Arrestato a Castel Volturno un 58enne per sfruttamento della prostituzione
I Carabinieri del Reparto Territoriale di Mondragone e della Tenenza di Castel Volturno hanno arrestato un uomo di 58 anni, originario di Napoli e residente nel comune del litorale domizio, in esecuzione di un ordine di carcerazione emesso dall’Ufficio Esecuzioni Penali della Procura della Repubblica presso il Tribunale di Frosinone. L’intervento è avvenuto nella mattinata in largo delle Rondini, dove l’uomo è stato individuato e bloccato per reati legati al favoreggiamento e allo sfruttamento della prostituzione, risalenti agli anni 2012 e 2013 nella provincia di Frosinone.
La condanna, che ha raggiunto il livello di sentenza definitiva, ammonta a quattro anni, tre mesi e sedici giorni di reclusione.
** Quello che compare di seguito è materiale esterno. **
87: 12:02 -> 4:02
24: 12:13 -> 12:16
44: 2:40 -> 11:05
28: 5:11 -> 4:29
Secondo quanto indicato dalla Procura di Frosinone, i fatti contestati riguardano attività illecite commesse in quel territorio. L’ordine di carcerazione ha concluso l’iter giudiziario, confermando la responsabilità dell’individuo.
Una volta arrestato, il 58enne è stato accompagnato presso gli uffici dei Carabinieri per le formalità amministrative e di identificazione. Successivamente, è stato trasferito alla Casa Circondariale di Santa Maria Capua Vetere, dove sconterà la pena come disposto dall’autorità giudiziaria. L’operazione è stata condotta con il coordinamento delle forze dell’ordine coinvolte, che hanno aggiornato costantemente la Procura durante le fasi esecutive.
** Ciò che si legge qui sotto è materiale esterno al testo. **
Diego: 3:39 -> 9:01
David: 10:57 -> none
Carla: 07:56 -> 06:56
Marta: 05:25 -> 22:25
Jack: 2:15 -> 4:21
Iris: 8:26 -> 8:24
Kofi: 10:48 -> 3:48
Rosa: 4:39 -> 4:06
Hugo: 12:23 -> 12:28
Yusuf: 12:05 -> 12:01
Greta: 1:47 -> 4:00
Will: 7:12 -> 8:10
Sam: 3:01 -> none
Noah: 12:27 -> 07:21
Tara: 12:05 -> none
L’arresto rientra nelle routine attività di controllo del territorio da parte dei Carabinieri, finalizzate all’esecuzione di provvedimenti restrittivi e alla lotta contro i reati legati allo sfruttamento delle persone. Secondo una prima ricostruzione dei fatti, basata sulle informazioni fornite dalle fonti istituzionali, questa azione sottolinea l’impegno costante delle forze dell’ordine nell’area di Castel Volturno, spesso teatro di interventi mirati per prevenire e contrastare fenomeni come la prostituzione coatta.
Al momento, le indagini non segnalano ulteriori sviluppi immediati, in quanto l’operazione ha riguardato l’esecuzione di una sentenza già definitiva. Tuttavia, le autorità continuano a monitorare il territorio per eventuali connessioni con altri reati analoghi, come indicato dalle attività di presidio ongoing dei Carabinieri.